===== Provided records

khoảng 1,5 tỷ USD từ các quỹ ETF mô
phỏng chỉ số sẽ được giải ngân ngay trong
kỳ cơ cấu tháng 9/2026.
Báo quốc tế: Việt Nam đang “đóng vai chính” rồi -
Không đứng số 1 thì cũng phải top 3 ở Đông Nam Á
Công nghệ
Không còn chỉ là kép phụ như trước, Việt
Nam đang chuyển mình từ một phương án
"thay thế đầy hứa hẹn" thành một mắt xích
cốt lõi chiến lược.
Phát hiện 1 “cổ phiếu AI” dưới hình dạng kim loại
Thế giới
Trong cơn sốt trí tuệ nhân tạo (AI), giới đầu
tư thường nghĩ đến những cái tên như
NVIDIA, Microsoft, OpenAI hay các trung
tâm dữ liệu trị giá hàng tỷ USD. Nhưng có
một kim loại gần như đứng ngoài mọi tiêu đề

==========
===== Provided records

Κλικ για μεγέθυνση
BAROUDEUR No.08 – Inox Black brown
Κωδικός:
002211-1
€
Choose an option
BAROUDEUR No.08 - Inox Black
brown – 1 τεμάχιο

==========

● Exercise aim: Wherever the string "giới" occurs in the records, copy the line it is in.

● Response box:
Thế giới
Trong cơn sốt trí tuệ nhân tạo (AI), giới đầu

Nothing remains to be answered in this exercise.